The greenhouse gas from the oil train surge in the Pacific Northwest is equal to the pollution of adding nine to 22 million cars, says the Sightline report.
Canada's oil lobby group says oil by train is a reality as the industry struggles to get the approval of giant pipelines.
"Low world oil prices are causing a slower pace of oil development throughout North America. Even with this slower pace, additional transportation capacity will be required over time,” wrote Matthew O'Connor of the Canadian Association of Petroleum Producers in Calgary.
"The industry has several pipelines (new and expansions of existing) currently in the regulator process ... Rail is one component of that transportation network and currently makes up about five per cent of that total capacity,” he added.

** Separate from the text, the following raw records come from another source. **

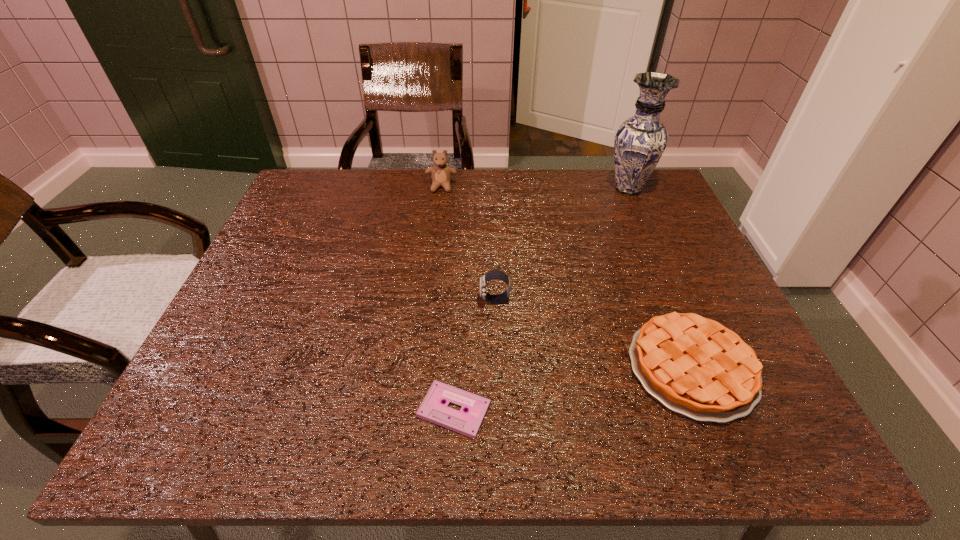 The width and height of the screenshot is (960, 540). I want to click on the tallest object, so click(x=640, y=141).

Where is `teddy bear`? teddy bear is located at coordinates (440, 173).

Locate an element on the screen. This screenshot has height=540, width=960. the third tallest object is located at coordinates (494, 274).

In order to click on watch in this screenshot , I will do (494, 274).

Find the location of a particular element. The image size is (960, 540). pie is located at coordinates (695, 366).

This screenshot has height=540, width=960. Identify the location of videotape. (432, 408).

At what (x,y) coordinates should I click in order to perform the action: click on vacant area located on the front of the tallest object. Please return your answer as a coordinate pair (x, y). Looking at the image, I should click on (644, 226).

Find the location of a particular element. free spot located on the front-facing side of the teddy bear is located at coordinates (433, 261).

Image resolution: width=960 pixels, height=540 pixels. What are the coordinates of `blank space located on the face of the watch` in the screenshot? It's located at (383, 300).

This screenshot has height=540, width=960. Identify the location of vacant space located on the face of the watch. (335, 300). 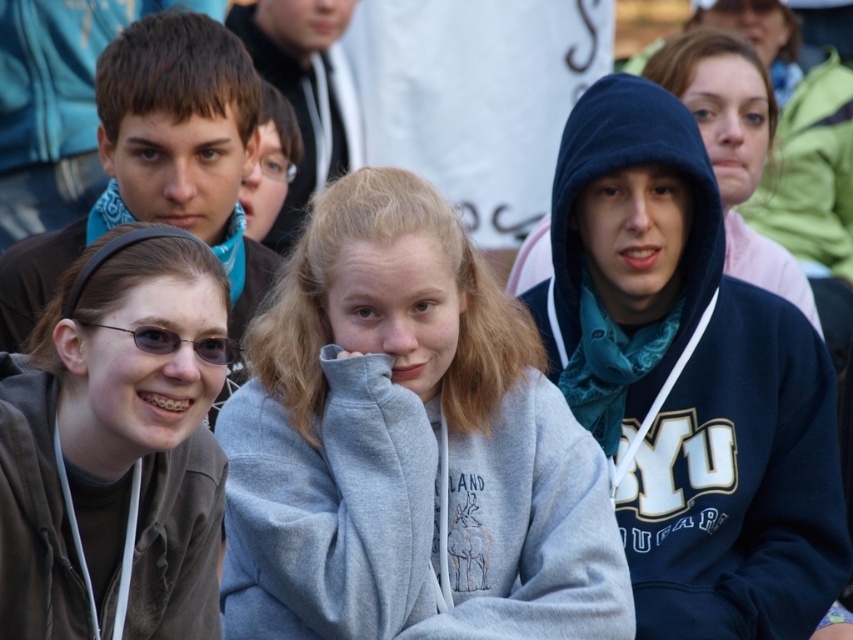 Question: Does navy blue hoodie at center appear over matte brown jacket at lower left?

Choices:
 (A) no
 (B) yes

Answer: (B)

Question: Which object appears farthest from the camera in this image?

Choices:
 (A) navy blue hoodie at center
 (B) matte brown jacket at lower left
 (C) brown hair at center
 (D) gray fleece sweatshirt at center

Answer: (A)

Question: Which object is the farthest from the matte brown jacket at lower left?

Choices:
 (A) brown hair at center
 (B) navy blue hoodie at center
 (C) gray fleece sweatshirt at center

Answer: (A)

Question: Does gray fleece sweatshirt at center appear over brown hair at center?

Choices:
 (A) yes
 (B) no

Answer: (B)

Question: Which point appears closest to the camera in this image?

Choices:
 (A) (712, 328)
 (B) (300, 410)

Answer: (B)

Question: Is navy blue hoodie at center above black plastic glasses at lower left?

Choices:
 (A) yes
 (B) no

Answer: (B) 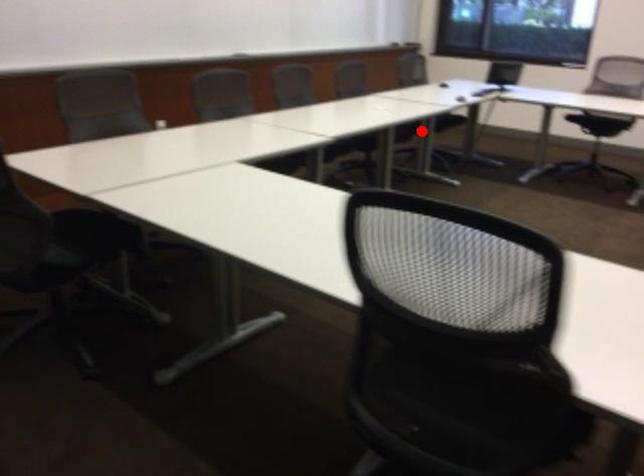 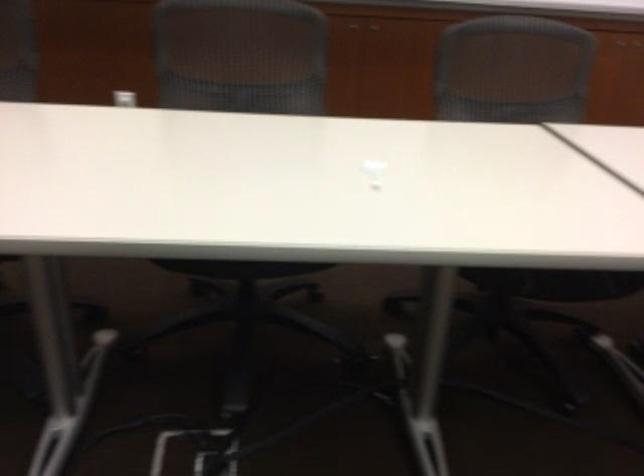 In the second image, find the point that corresponds to the highlighted location in the first image.

(556, 283) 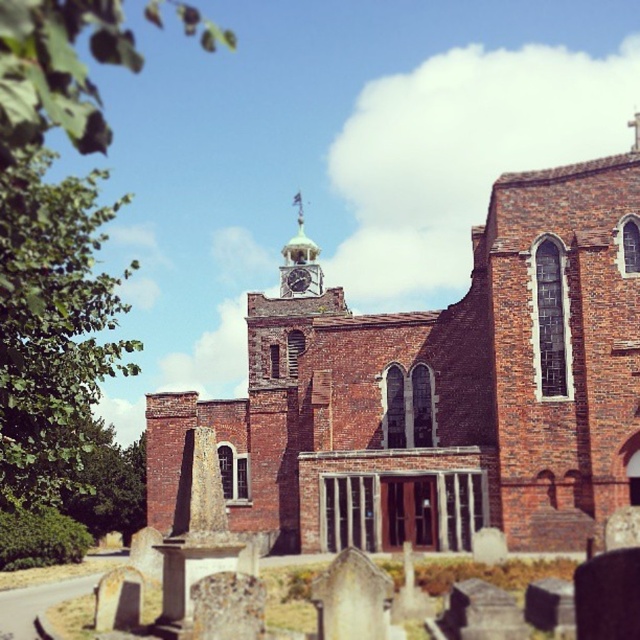 Between brick church at center and green painted metal clock tower at upper center, which one is positioned higher?

Positioned higher is green painted metal clock tower at upper center.

From the picture: Is brick church at center behind green painted metal clock tower at upper center?

No, brick church at center is in front of green painted metal clock tower at upper center.

Between point (320, 506) and point (284, 266), which one is positioned behind?

The point (284, 266) is behind.

Locate an element on the screen. brick church at center is located at coordinates (444, 390).

Can you confirm if green painted metal clock tower at upper center is shorter than matte black clock at center?

In fact, green painted metal clock tower at upper center may be taller than matte black clock at center.

Between point (291, 268) and point (296, 282), which one is positioned behind?

Positioned behind is point (291, 268).

The width and height of the screenshot is (640, 640). I want to click on green painted metal clock tower at upper center, so click(x=300, y=262).

Does point (445, 364) lie in front of point (305, 269)?

Yes.

Consider the image. Which is more to the right, brick church at center or matte black clock at center?

brick church at center

I want to click on brick church at center, so click(444, 390). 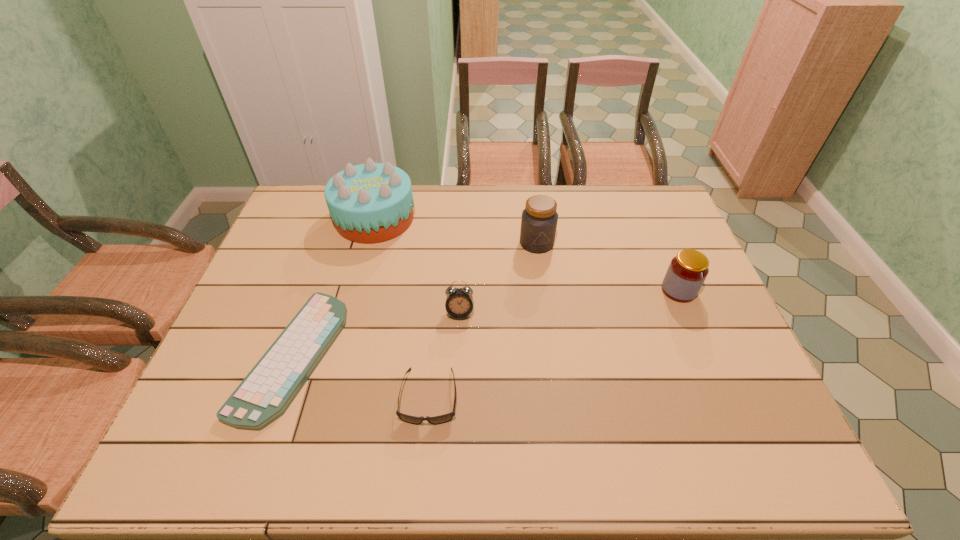 The height and width of the screenshot is (540, 960). I want to click on free spot located 0.340m on the front of the third tallest object, so click(732, 415).

Identify the location of free space located 0.380m on the face of the alarm clock. (454, 461).

At what (x,y) coordinates should I click in order to perform the action: click on vacant space located on the front-facing side of the sunglasses. Please return your answer as a coordinate pair (x, y). This screenshot has height=540, width=960. Looking at the image, I should click on (422, 467).

The image size is (960, 540). Find the location of `vacant space located 0.360m on the right of the shortest object`. vacant space located 0.360m on the right of the shortest object is located at coordinates (478, 356).

Identify the location of object that is at the far edge. (369, 203).

Find the location of a particular element. The width and height of the screenshot is (960, 540). object located in the near edge section of the desktop is located at coordinates click(x=265, y=394).

Where is `object present at the left edge`? Image resolution: width=960 pixels, height=540 pixels. object present at the left edge is located at coordinates [265, 394].

Identify the location of object that is positioned at the right edge. The height and width of the screenshot is (540, 960). (687, 271).

Locate an element on the screen. This screenshot has width=960, height=540. object that is at the near left corner is located at coordinates (265, 394).

Locate an element on the screen. Image resolution: width=960 pixels, height=540 pixels. free region at the far edge of the desktop is located at coordinates [611, 201].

One of the industry's next anticipated projects is Kinder Morgan’s Trans Mountain pipeline expansion between Alberta and B.C.'s coast. However, the $5.4-billion project is facing uncertain delays with a new government in Ottawa pledging to overhaul Canada's environmental review of pipelines.
As of August, Canada provided 45 per cent of all crude oil imports to the United States, almost three times as much as all Persian Gulf countries combined, says the U.S. EIA.
An environmentalist report on oil trains also released this month — co-produced by Waterkeeper Alliance, Riverkeeper and ForestEthics — used 250 citizen investigators to survey bridges used by oil trains in 15 U.S. states. They photographed bridges cracking and in an apparent bad state of repair, though they admitted they were not engineers.
The report also chronicled a growing list of U.S. oil train accidents, where derailments have spilled oil into rivers and other watersheds.